Experimental groups.   Male mice were randomized into four groups (n = 6–8 per group): group I, noncastrated, sham operated (no trauma, no hemorrhage); group II, castrated, sham operated (no trauma, no hemorrhage); group III, noncastrated, trauma-hemorrhage; group IV, castrated, trauma-hemorrhage.

Castration procedure.   Mice were castrated 2 wk before the experiment as previously described (7). In brief, mice were anesthetized with isoflurane (Forene, Abbott, Wiesbaden, Germany), restrained in a supine position, and the skin of the scrotum was disinfected using 75% ethanol. The funiculus spermaticus was ligated, and the testes were removed. The scrotum incision was closed using 5–0 Ethilon sutures (Ethicon, Hamburg, Germany). Mice in groups I and III (noncastrated mice) underwent the same scrotum dissection; however, the testes were not removed.

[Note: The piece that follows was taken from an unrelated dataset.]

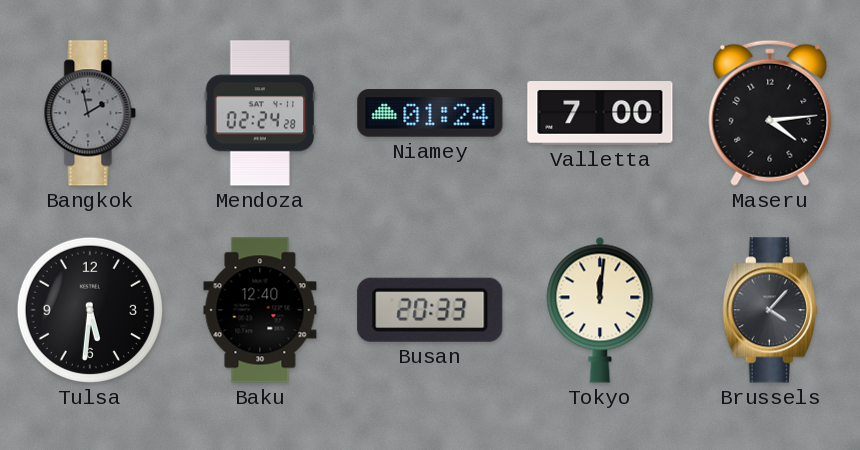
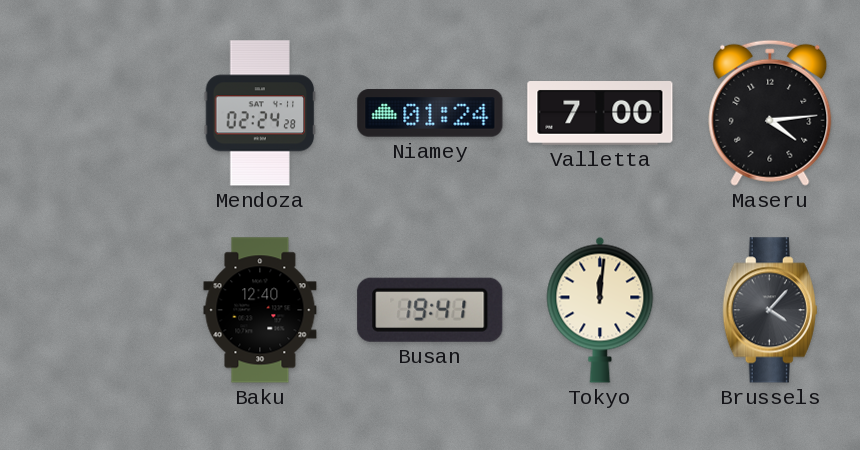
Bangkok: 1:58 -> none
Tulsa: 5:31 -> none
Busan: 20:33 -> 19:41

Trauma-hemorrhage procedure.   Mice were lightly anesthetized with a mixture of Isoflurane (Forene), N₂O, and O₂, restrained in a supine position, and the skin was disinfected using 75% ethanol. A 2.5-cm midline laparotomy (i.e., trauma induced) was performed, and the muscular layer was then closed aseptically using 6–0 Ethilon sutures (Ethicon). The skin incision was closed using 5–0 Ethilon sutures (Ethicon). After midline laparotomy, both femoral arteries were aseptically cannulated with polyethylene-10 tubing (Clay-Adams, Parsippany, NJ) with the use of a minimal dissection technique. The animals were then allowed to awaken. Blood pressure was constantly monitored by attaching one of the catheters to a blood pressure analyzer (Digi-Med, Louisville, KY). On awakening, the animals were bled rapidly through the other catheter to a mean arterial blood pressure (BP) of 35 ± 5 mmHg (BP prehemorrhage was 95 ± 5 mmHg), which was maintained for 90 min. At the end of that period, four times the shed blood volume (the average shed blood volume was 0.95 ml, representing 60% of the circulating blood volume) was infused in the form of lactated Ringer solution (B. Braun Melsungen, Melsungen, Germany) to provide fluid resuscitation. Lidocaine (AstraZeneca, Wedel, Germany) was applied to the groin incision sites, the catheters were removed, the vessels were ligated, and the groin incisions were closed. No mortality was observed in this model of trauma-hemorrhage and resuscitation. The trauma-hemorrhage procedure was carried out at the same time of the day to avoid fluctuations of plasma hormone levels due to circadian rhythm.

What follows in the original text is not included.